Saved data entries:
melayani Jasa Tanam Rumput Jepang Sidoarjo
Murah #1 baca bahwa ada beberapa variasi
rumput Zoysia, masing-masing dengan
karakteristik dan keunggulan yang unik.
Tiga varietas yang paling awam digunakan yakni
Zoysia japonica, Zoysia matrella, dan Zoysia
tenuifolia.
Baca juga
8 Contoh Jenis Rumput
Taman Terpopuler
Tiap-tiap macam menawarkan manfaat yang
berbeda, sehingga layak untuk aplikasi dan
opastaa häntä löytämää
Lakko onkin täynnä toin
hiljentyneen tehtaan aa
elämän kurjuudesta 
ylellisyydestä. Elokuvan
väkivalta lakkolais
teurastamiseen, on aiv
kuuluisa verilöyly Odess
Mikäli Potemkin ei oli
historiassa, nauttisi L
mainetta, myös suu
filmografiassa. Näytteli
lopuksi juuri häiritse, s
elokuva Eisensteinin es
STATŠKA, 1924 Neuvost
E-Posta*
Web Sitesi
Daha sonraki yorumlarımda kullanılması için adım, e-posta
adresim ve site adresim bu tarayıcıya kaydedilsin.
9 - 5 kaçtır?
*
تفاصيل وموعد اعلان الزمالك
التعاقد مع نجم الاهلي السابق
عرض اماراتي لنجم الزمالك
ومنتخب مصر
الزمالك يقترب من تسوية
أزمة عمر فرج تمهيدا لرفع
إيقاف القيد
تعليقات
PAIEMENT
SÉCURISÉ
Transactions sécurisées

WHAT TO PRODUCE> Please give a count of the lines in the records where the word "yang" occurs, with nothing besides it.

ANSWER SECTION> 3